Chief executive Aaron Easterly noted: “Our core business is doing really phenomenal. But we wanted to be open to additional avenues to accelerate growth.

“We could have continued to play it out, but this gives us a lot more flexibility to throw some fuel on the fire.”

Easterly told GeekWire that Rover is walking the line to become profitable by the end of this year, with an initial public offering (IPO) being the “most likely eventual outcome”, after completing a USD 40.00 million financing last year.
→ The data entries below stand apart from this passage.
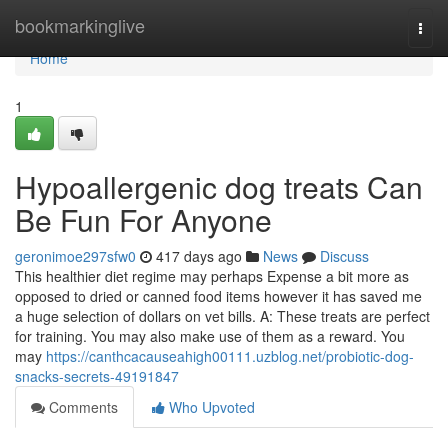
Home
bookmarkinglive
Togg
navi
Home
1
Hypoallergenic dog treats Can
Be Fun For Anyone
geronimoe297sfw0
417 days ago
News
Discuss
This healthier diet regime may perhaps Expense a bit more as
opposed to dried or canned food items however it has saved me
a huge selection of dollars on vet bills. A: These treats are perfect
for training. You may also make use of them as a reward. You
may
https://canthcacauseahigh00111.uzblog.net/probiotic-dog-
snacks-secrets-49191847
Comments
Who Upvoted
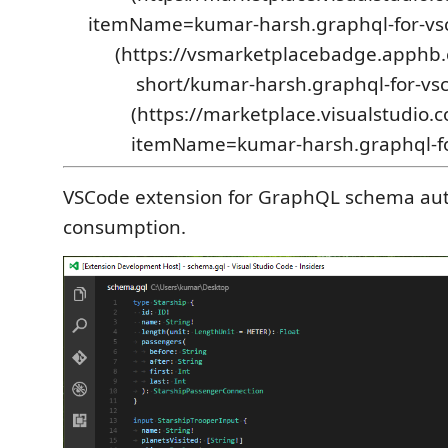
itemName=kumar-harsh.graphql-for-vsco
(https://vsmarketplacebadge.apphb.
short/kumar-harsh.graphql-for-vsc
(https://marketplace.visualstudio.
itemName=kumar-harsh.graphql-fo
VSCode extension for GraphQL schema au
consumption.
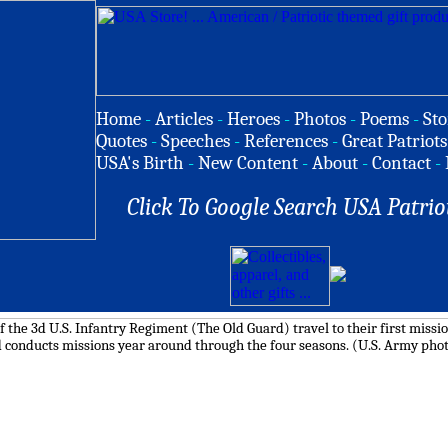
Home
-
Articles
-
Heroes
-
Photos
-
Poems
-
Sto
Quotes
-
Speeches
-
References
-
Great Patriots
USA's Birth
-
New Content
-
About
-
Contact
-
Click To Google Search USA Patrio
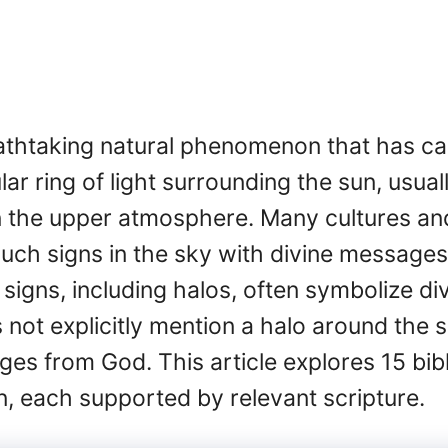
eathtaking natural phenomenon that has c
ular ring of light surrounding the sun, usua
in the upper atmosphere. Many cultures and 
such signs in the sky with divine messages 
al signs, including halos, often symbolize d
s not explicitly mention a halo around the
es from God. This article explores 15 bib
 each supported by relevant scripture.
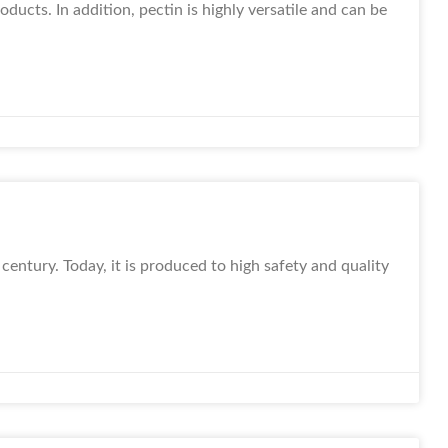
ducts. In addition, pectin is highly versatile and can be
century. Today, it is produced to high safety and quality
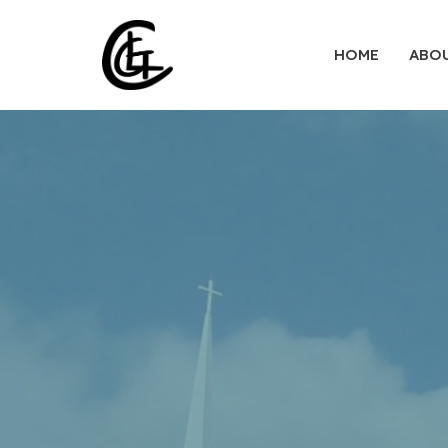
HOME
ABO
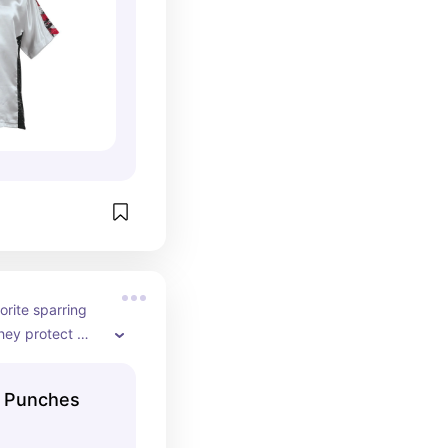
rite sparring 
ey protect 
 your thumbs.
d Punches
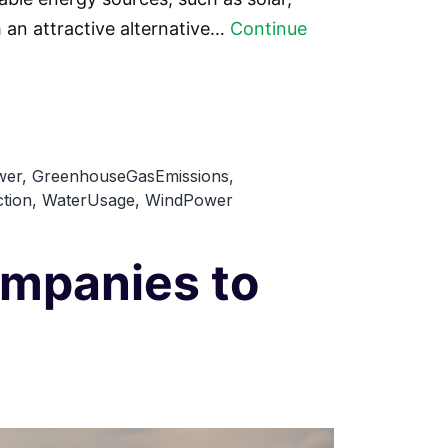
an attractive alternative…
Continue
wer
,
GreenhouseGasEmissions
,
tion
,
WaterUsage
,
WindPower
mpanies to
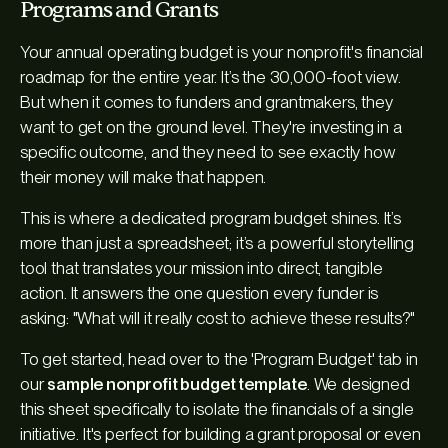
Programs and Grants
Your annual operating budget is your nonprofit's financial
roadmap for the entire year. It’s the 30,000-foot view.
But when it comes to funders and grantmakers, they
want to get on the ground level. They're investing in a
specific outcome, and they need to see exactly how
their money will make that happen.
This is where a dedicated program budget shines. It’s
more than just a spreadsheet; it’s a powerful storytelling
tool that translates your mission into direct, tangible
action. It answers the one question every funder is
asking: "What will it
really
cost to achieve these results?"
To get started, head over to the 'Program Budget' tab in
our
sample nonprofit budget template
. We designed
this sheet specifically to isolate the financials of a single
initiative. It's perfect for building a grant proposal or even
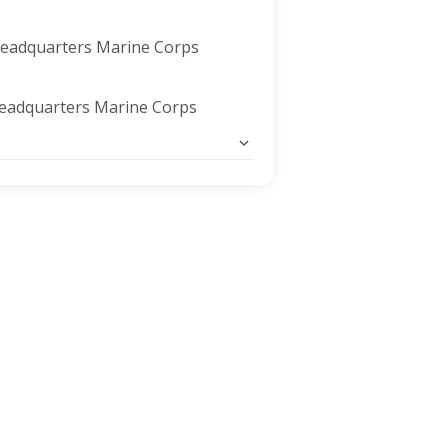
Headquarters Marine Corps
eadquarters Marine Corps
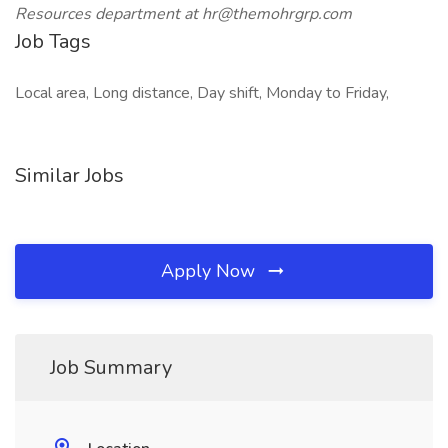
Resources department at hr@themohrgrp.com
Job Tags
Local area, Long distance, Day shift, Monday to Friday,
Similar Jobs
Apply Now
Job Summary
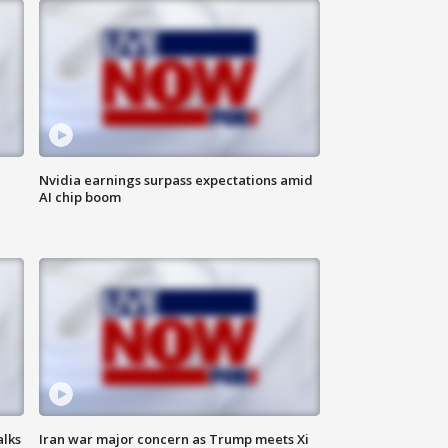
Nvidia earnings surpass expectations amid
AI chip boom
alks
Iran war major concern as Trump meets Xi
In fact, according to yesterday’s statement, the company’s net revenue is expected to soar 200.0 per cent this year, helped in part through March’s acquisition of main competitor DogVacay which held a strong position in Canada.

With regards to the mooted IPO, Easterly is currently downplaying the suggestion, saying the pet-sitting service provider is not going to rush headlong into the public market.

The chief executive told GeekWire: “We are still at a level of growth that is not easy to predict — it’s a lot easier to predict a business growing in the 3.0-to-6.0 per cent range than it is for businesses that are tripling.”